■ **Problem requirements**
Skip the pictures. Output only the lines below starting at the line with "предприятия в сфере" and ending at the line with "رفضًا لأمر الله،", both ends included, exactly as they are.

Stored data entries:

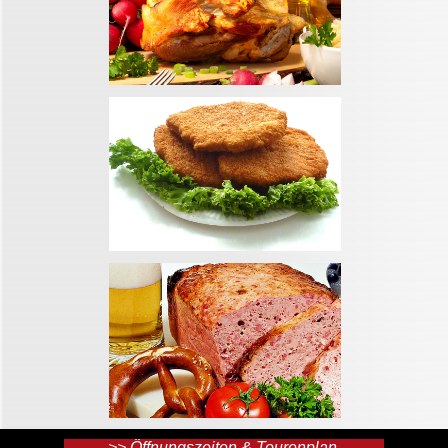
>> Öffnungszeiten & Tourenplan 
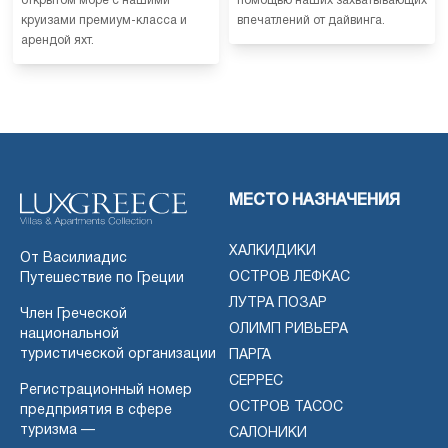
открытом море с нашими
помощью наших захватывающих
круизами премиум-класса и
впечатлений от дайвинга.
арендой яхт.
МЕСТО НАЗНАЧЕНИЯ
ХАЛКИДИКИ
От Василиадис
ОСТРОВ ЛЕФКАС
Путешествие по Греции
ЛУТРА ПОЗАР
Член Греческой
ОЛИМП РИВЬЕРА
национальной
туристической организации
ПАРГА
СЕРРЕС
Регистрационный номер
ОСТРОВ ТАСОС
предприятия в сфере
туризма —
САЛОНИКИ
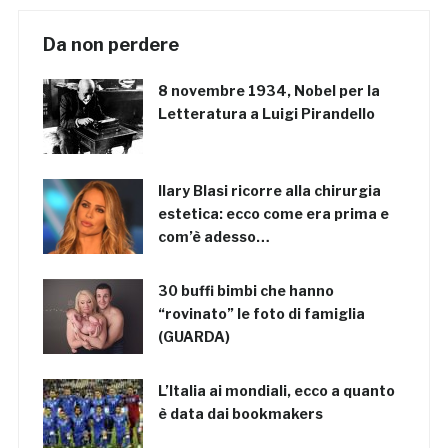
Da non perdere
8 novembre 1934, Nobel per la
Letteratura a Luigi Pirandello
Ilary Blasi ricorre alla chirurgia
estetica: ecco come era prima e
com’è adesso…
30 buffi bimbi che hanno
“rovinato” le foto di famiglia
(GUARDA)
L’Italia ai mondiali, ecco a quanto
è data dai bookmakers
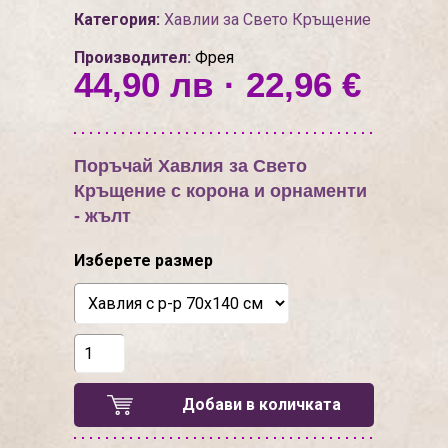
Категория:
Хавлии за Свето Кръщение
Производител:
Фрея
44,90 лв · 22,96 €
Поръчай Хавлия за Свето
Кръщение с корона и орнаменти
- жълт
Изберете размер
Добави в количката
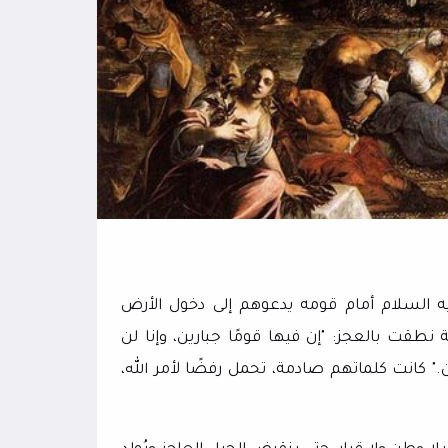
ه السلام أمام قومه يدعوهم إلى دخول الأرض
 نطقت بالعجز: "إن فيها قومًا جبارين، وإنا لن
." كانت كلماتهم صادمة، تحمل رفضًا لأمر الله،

* * *

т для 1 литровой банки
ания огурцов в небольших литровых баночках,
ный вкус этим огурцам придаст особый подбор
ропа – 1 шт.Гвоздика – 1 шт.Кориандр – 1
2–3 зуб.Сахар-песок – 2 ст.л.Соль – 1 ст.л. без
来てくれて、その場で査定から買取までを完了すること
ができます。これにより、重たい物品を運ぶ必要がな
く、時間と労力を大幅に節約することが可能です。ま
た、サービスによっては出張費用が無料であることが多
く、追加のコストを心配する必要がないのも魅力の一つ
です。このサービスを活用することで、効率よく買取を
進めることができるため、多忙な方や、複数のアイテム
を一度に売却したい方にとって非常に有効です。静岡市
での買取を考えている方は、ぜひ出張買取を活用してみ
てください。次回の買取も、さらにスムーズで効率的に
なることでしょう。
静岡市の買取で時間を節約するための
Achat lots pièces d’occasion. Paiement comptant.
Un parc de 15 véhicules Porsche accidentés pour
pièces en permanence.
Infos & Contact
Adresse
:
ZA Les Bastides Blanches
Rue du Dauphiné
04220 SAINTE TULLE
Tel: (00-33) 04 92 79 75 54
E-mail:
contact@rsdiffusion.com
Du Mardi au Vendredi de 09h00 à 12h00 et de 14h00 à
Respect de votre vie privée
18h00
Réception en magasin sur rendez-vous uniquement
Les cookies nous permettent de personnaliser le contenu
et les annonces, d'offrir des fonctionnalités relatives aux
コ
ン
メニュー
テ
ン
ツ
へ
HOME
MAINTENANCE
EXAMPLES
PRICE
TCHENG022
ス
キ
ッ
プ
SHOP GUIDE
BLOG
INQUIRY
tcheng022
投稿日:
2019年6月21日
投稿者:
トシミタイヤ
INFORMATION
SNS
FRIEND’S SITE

■ **Task response**
предприятия в сфере
туризма —
САЛОНИКИ
Da non perdere
8 novembre 1934, Nobel per la
Letteratura a Luigi Pirandello
Ilary Blasi ricorre alla chirurgia
estetica: ecco come era prima e
com’è adesso…
30 buffi bimbi che hanno
“rovinato” le foto di famiglia
(GUARDA)
L’Italia ai mondiali, ecco a quanto
è data dai bookmakers
Категория:
Хавлии за Свето Кръщение
Производител:
Фрея
44,90 лв · 22,96 €
Поръчай Хавлия за Свето
Кръщение с корона и орнаменти
- жълт
Изберете размер
Добави в количката
ه السلام أمام قومه يدعوهم إلى دخول الأرض
 نطقت بالعجز: "إن فيها قومًا جبارين، وإنا لن
." كانت كلماتهم صادمة، تحمل رفضًا لأمر الله،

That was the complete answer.